### Data Cleaning

In [None]:
from google.colab import drive
drive.mount('/content/drive')


Drive already mounted at /content/drive; to attempt to forcibly remount, call drive.mount("/content/drive", force_remount=True).


In [None]:
import pandas as pd

# 1. Load electricity
electricity = pd.read_csv('/content/drive/MyDrive/BGD2_Project/electricity_cleaned.csv')

# 2. Find building columns (exclude timestamp)
building_columns = [col for col in electricity.columns if col != 'timestamp']

# 3. Define building type keywords you care about
keywords = ['office', 'education', 'lodging', 'health', 'retail', 'assembly']

# 4. Select columns that match any of the keywords
selected_buildings = [col for col in building_columns if any(kw in col.lower() for kw in keywords)]

# 5. Keep timestamp + selected buildings
columns_to_keep = ['timestamp'] + selected_buildings
electricity_filtered = electricity[columns_to_keep]

# 6. NOW melt into long format (timestamp, building_id, electricity_kwh)
electricity_long = electricity_filtered.melt(
    id_vars='timestamp',
    var_name='building_id',
    value_name='electricity_kwh'
)

# 7. Save this long format file
output_path = '/content/drive/MyDrive/BGD2_Project/electricity_filtered_melted.csv'
electricity_long.to_csv(output_path, index=False)

# 8. Confirm how many buildings and preview
print(f"Number of buildings selected: {len(selected_buildings)}")
electricity_long.head()



Number of buildings selected: 1290


Unnamed: 0,timestamp,building_id,electricity_kwh
0,2016-01-01 00:00:00,Panther_lodging_Cora,
1,2016-01-01 01:00:00,Panther_lodging_Cora,
2,2016-01-01 02:00:00,Panther_lodging_Cora,
3,2016-01-01 03:00:00,Panther_lodging_Cora,
4,2016-01-01 04:00:00,Panther_lodging_Cora,


In [None]:
import pandas as pd

# 1. Load the melted electricity file
df = pd.read_csv('/content/drive/MyDrive/BGD2_Project/electricity_filtered_melted.csv')

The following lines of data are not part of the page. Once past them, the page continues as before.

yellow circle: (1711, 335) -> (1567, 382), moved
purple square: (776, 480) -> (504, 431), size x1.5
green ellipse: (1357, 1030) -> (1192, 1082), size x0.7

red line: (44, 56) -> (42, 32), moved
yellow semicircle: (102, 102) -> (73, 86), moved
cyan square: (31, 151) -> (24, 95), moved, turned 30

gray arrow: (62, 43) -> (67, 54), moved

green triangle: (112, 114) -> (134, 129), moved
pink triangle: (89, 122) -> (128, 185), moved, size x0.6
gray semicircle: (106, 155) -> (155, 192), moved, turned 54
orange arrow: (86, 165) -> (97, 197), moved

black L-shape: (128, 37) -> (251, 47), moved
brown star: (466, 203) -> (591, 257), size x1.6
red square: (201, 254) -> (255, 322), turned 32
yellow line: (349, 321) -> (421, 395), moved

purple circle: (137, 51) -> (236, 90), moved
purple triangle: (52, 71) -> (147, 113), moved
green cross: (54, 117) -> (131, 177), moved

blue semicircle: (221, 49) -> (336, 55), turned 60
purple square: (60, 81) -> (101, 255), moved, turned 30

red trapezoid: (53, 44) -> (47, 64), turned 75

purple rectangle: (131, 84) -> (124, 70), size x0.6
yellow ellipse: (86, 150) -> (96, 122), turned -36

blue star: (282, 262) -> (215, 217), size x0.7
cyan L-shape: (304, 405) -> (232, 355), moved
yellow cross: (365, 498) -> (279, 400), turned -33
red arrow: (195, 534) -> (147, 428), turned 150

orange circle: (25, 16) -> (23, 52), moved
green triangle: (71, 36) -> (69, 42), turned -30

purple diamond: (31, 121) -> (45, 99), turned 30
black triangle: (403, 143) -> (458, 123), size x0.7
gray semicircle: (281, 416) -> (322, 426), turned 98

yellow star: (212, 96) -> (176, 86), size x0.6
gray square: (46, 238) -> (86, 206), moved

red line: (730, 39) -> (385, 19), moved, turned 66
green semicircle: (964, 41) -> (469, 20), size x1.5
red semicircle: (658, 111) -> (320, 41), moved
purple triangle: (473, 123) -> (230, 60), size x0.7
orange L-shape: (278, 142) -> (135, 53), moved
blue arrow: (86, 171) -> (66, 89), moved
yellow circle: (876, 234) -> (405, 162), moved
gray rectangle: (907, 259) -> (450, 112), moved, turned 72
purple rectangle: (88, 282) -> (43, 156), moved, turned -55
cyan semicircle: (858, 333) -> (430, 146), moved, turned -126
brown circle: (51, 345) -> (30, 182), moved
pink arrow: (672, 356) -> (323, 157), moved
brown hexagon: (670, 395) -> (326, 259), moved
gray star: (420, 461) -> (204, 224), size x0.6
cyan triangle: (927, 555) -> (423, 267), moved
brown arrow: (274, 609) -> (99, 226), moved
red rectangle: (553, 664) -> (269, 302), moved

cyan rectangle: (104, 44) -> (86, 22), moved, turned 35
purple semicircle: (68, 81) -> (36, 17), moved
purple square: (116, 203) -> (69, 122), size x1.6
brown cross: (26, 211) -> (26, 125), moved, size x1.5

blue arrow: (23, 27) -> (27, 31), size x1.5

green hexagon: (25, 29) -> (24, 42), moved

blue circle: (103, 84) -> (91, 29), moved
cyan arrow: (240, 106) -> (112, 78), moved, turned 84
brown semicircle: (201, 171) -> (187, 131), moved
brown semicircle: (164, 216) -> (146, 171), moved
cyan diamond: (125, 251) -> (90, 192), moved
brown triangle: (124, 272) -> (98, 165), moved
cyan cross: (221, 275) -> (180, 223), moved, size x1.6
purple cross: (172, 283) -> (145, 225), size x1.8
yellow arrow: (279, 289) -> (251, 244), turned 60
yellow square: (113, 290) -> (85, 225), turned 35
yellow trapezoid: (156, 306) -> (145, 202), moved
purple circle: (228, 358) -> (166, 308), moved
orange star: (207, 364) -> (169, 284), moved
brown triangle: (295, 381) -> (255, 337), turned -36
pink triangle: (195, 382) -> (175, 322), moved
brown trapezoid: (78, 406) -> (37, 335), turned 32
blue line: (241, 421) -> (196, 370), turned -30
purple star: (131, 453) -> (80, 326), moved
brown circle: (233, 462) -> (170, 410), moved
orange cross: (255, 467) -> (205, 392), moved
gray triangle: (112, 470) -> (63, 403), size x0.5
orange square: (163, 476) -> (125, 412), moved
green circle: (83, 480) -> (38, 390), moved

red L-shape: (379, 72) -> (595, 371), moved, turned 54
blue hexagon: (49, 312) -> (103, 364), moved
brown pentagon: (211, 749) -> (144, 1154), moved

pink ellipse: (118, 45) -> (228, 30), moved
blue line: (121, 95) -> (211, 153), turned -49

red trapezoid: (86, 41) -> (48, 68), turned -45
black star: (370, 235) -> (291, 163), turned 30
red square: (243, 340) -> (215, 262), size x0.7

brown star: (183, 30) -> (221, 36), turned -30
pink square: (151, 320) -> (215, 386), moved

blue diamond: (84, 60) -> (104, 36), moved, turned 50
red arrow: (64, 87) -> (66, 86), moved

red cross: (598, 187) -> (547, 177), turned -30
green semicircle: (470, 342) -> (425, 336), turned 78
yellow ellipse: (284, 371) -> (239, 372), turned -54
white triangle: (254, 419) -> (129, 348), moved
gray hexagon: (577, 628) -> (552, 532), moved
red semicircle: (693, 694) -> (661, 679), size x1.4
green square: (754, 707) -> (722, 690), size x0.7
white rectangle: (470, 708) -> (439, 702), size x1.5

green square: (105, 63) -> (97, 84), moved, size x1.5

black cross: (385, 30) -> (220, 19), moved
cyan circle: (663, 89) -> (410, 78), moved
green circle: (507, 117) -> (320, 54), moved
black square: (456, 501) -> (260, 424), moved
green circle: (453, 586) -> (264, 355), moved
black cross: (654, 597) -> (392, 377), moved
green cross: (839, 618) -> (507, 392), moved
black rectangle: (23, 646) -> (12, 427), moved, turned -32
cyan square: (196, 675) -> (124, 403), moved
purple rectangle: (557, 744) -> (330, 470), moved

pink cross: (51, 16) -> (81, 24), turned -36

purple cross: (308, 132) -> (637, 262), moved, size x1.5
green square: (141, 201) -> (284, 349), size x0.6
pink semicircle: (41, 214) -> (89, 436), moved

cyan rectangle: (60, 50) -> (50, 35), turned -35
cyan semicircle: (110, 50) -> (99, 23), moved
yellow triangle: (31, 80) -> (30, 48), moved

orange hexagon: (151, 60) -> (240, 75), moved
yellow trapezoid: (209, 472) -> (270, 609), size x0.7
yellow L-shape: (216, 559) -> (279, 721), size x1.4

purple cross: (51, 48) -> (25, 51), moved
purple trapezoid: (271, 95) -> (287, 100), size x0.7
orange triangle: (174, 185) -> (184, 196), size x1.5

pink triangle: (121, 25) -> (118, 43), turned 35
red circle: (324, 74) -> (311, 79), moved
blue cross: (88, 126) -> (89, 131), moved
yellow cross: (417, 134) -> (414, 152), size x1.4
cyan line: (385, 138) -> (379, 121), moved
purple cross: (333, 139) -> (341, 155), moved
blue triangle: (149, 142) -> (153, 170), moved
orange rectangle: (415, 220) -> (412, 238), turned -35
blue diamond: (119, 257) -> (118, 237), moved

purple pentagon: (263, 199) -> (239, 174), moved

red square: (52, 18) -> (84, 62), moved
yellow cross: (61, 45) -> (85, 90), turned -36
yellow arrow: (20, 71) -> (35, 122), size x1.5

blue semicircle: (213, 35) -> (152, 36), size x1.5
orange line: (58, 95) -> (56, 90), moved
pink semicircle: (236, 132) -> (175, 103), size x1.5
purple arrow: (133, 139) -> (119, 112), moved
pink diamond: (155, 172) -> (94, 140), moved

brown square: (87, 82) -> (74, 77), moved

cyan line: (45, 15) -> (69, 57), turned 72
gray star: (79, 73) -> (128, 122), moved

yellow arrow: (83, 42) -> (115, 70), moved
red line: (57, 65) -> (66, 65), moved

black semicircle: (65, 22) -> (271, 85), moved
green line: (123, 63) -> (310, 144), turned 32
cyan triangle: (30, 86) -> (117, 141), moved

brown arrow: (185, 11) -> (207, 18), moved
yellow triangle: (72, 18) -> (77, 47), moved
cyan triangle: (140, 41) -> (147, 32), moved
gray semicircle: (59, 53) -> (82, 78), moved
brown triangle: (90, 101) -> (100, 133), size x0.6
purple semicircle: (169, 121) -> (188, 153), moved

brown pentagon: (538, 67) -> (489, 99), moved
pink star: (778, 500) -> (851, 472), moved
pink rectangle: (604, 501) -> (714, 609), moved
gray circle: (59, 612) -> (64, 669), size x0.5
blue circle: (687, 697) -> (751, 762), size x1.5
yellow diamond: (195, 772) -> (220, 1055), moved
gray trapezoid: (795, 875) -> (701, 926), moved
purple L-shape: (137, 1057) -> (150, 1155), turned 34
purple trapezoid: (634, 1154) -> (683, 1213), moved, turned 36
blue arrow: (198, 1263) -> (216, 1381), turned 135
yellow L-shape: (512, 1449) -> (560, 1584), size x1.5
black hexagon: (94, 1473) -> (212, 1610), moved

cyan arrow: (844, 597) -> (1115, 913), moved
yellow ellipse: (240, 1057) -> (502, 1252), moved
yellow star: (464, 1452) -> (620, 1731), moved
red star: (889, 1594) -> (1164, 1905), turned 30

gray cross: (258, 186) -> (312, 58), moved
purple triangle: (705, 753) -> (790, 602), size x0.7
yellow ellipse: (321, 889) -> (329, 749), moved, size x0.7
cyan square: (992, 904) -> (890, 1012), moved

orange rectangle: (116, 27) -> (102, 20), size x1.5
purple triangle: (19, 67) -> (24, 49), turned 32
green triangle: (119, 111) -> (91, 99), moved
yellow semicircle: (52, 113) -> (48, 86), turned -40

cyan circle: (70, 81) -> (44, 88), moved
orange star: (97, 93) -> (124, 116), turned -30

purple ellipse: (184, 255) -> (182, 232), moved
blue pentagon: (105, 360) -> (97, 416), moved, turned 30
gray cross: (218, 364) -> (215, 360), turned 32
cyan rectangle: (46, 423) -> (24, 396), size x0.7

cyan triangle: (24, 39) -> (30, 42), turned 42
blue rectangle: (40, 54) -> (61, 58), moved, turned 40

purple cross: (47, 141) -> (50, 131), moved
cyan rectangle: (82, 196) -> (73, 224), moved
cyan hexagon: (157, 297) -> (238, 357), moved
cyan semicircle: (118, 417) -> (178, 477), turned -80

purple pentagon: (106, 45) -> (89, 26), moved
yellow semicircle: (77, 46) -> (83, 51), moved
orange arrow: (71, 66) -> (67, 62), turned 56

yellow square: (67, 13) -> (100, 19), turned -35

# 2. Define keywords and their corresponding types
type_map = {
    'lodging': 'Lodging',
    'education': 'Education',
    'office': 'Office',
    'health': 'Health',
    'retail': 'Retail',
    'assembly': 'Assembly'
}

# 3. Create building_type column by mapping keywords in building_id
def infer_building_type(name):
    for keyword, type_name in type_map.items():
        if keyword in name.lower():
            return type_name
    return 'Other'

df['building_type'] = df['building_id'].apply(infer_building_type)

# 4. Save the updated file
df.to_csv('/content/drive/MyDrive/BGD2_Project/electricity_with_type.csv', index=False)

# 5. Preview
df.head()


Unnamed: 0,timestamp,building_id,electricity_kwh,building_type
0,2016-01-01 00:00:00,Panther_lodging_Cora,,Lodging
1,2016-01-01 01:00:00,Panther_lodging_Cora,,Lodging
2,2016-01-01 02:00:00,Panther_lodging_Cora,,Lodging
3,2016-01-01 03:00:00,Panther_lodging_Cora,,Lodging
4,2016-01-01 04:00:00,Panther_lodging_Cora,,Lodging


In [None]:
import pandas as pd

# 1. Load electricity with type already assigned
electricity = pd.read_csv('/content/drive/MyDrive/BGD2_Project/electricity_with_type.csv')

# 2. Load and melt water_cleaned
water = pd.read_csv('/content/drive/MyDrive/BGD2_Project/water_cleaned.csv')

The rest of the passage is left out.